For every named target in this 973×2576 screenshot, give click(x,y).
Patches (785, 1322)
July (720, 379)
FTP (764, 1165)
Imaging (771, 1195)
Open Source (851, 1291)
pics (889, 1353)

----------------

### WORK ITEM
Transcribe the records in full, word for word.

### OUTPUT OF THE TASK
For every named target in this 973×2576 screenshot, give click(x,y).
Patches (785, 1322)
July (720, 379)
FTP (764, 1165)
Imaging (771, 1195)
Open Source (851, 1291)
pics (889, 1353)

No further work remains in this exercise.